Reprint all of the data below exactly as shown and skip every image.

** Opening Material supplied block **

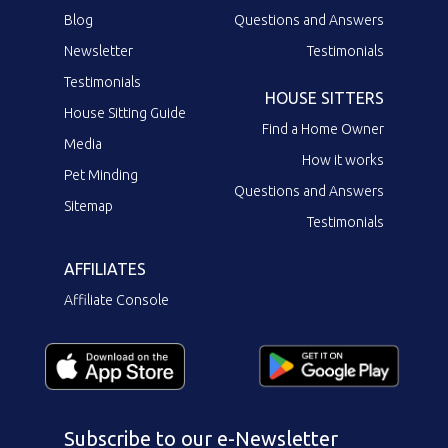
Blog
Questions and Answers
Newsletter
Testimonials
Testimonials
HOUSE SITTERS
House Sitting Guide
Find a Home Owner
Media
How it works
Pet Minding
Questions and Answers
Sitemap
Testimonials
AFFILIATES
Affiliate Console
Subscribe to our e-Newsletter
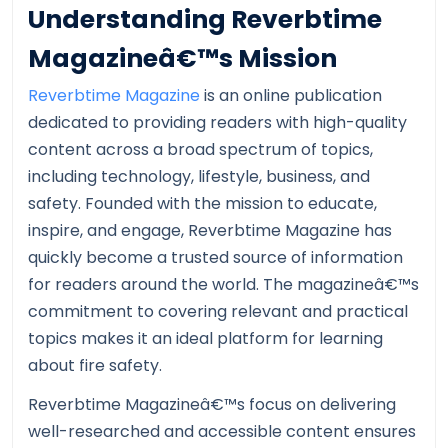
Understanding Reverbtime
Magazineâ€™s Mission
Reverbtime Magazine
is an online publication
dedicated to providing readers with high-quality
content across a broad spectrum of topics,
including technology, lifestyle, business, and
safety. Founded with the mission to educate,
inspire, and engage, Reverbtime Magazine has
quickly become a trusted source of information
for readers around the world. The magazineâ€™s
commitment to covering relevant and practical
topics makes it an ideal platform for learning
about fire safety.
Reverbtime Magazineâ€™s focus on delivering
well-researched and accessible content ensures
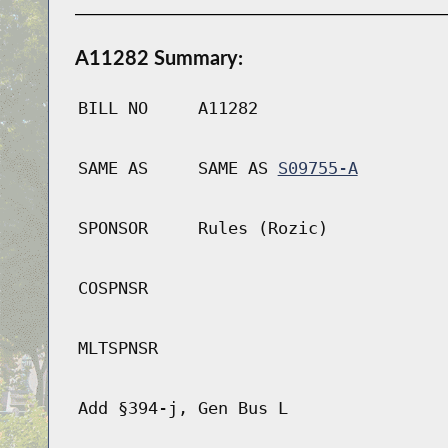
A11282 Summary:
BILL NO
A11282
SAME AS
SAME AS
S09755-A
SPONSOR
Rules (Rozic)
COSPNSR
MLTSPNSR
Add §394-j, Gen Bus L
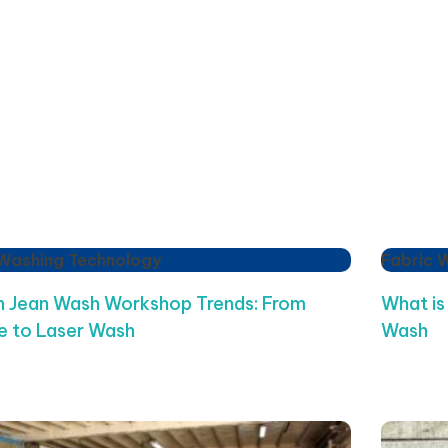
 Washing Technology
Fabric 
 Jean Wash Workshop Trends: From
What is
 to Laser Wash
Wash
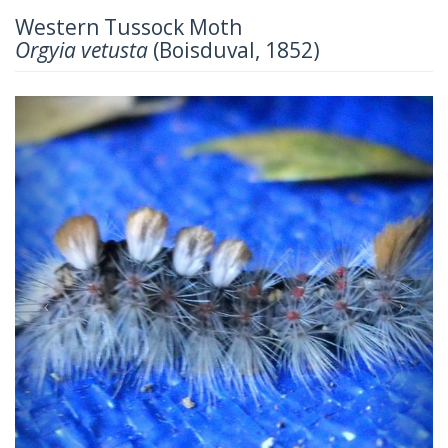
Western Tussock Moth
Orgyia vetusta
(Boisduval, 1852)
Previous
Next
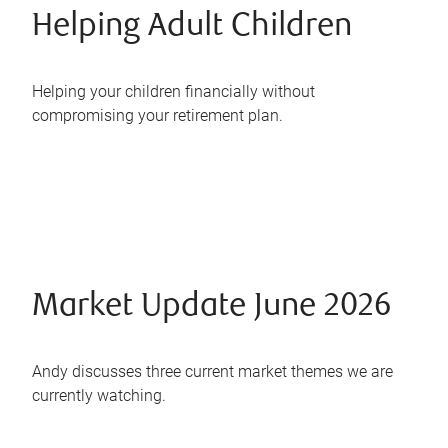
Helping Adult Children
Helping your children financially without
compromising your retirement plan.
Market Update June 2026
Andy discusses three current market themes we are
currently watching.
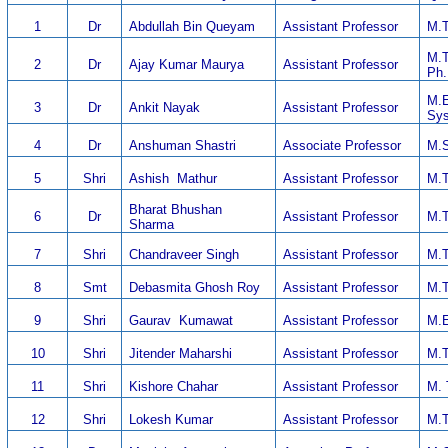
1
Dr
Abdullah Bin Queyam
Assistant Professor
M.T
M.T
2
Dr
Ajay Kumar Maurya
Assistant Professor
Ph.
M.E
3
Dr
Ankit Nayak
Assistant Professor
Sys
4
Dr
Anshuman Shastri
Associate Professor
M.S
5
Shri
Ashish Mathur
Assistant Professor
M.T
Bharat Bhushan
6
Dr
Assistant Professor
M.T
Sharma
7
Shri
Chandraveer Singh
Assistant Professor
M.T
8
Smt
Debasmita Ghosh Roy
Assistant Professor
M.T
9
Shri
Gaurav Kumawat
Assistant Professor
M.E
10
Shri
Jitender Maharshi
Assistant Professor
M.T
11
Shri
Kishore Chahar
Assistant Professor
M. 
12
Shri
Lokesh Kumar
Assistant Professor
M.T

** Closing Material supplied block **

» Your response
Blog
Questions and Answers
Newsletter
Testimonials
Testimonials
HOUSE SITTERS
House Sitting Guide
Find a Home Owner
Media
How it works
Pet Minding
Questions and Answers
Sitemap
Testimonials
AFFILIATES
Affiliate Console
Subscribe to our e-Newsletter
Understanding Reverbtime
Magazineâ€™s Mission
Reverbtime Magazine
is an online publication
dedicated to providing readers with high-quality
content across a broad spectrum of topics,
including technology, lifestyle, business, and
safety. Founded with the mission to educate,
inspire, and engage, Reverbtime Magazine has
quickly become a trusted source of information
for readers around the world. The magazineâ€™s
commitment to covering relevant and practical
topics makes it an ideal platform for learning
about fire safety.
Reverbtime Magazineâ€™s focus on delivering
well-researched and accessible content ensures
A11282 Summary:
BILL NO
A11282
SAME AS
SAME AS
S09755-A
SPONSOR
Rules (Rozic)
COSPNSR
MLTSPNSR
Add §394-j, Gen Bus L
 Washing Technology
Fabric 
 Jean Wash Workshop Trends: From
What is
 to Laser Wash
Wash
Western Tussock Moth
Orgyia vetusta
(Boisduval, 1852)
Previous
Next
Helping Adult Children
Helping your children financially without
compromising your retirement plan.
Market Update June 2026
Andy discusses three current market themes we are
currently watching.
1
Dr
Abdullah Bin Queyam
Assistant Professor
M.T
M.T
2
Dr
Ajay Kumar Maurya
Assistant Professor
Ph.
M.E
3
Dr
Ankit Nayak
Assistant Professor
Sys
4
Dr
Anshuman Shastri
Associate Professor
M.S
5
Shri
Ashish Mathur
Assistant Professor
M.T
Bharat Bhushan
6
Dr
Assistant Professor
M.T
Sharma
7
Shri
Chandraveer Singh
Assistant Professor
M.T
8
Smt
Debasmita Ghosh Roy
Assistant Professor
M.T
9
Shri
Gaurav Kumawat
Assistant Professor
M.E
10
Shri
Jitender Maharshi
Assistant Professor
M.T
11
Shri
Kishore Chahar
Assistant Professor
M. 
12
Shri
Lokesh Kumar
Assistant Professor
M.T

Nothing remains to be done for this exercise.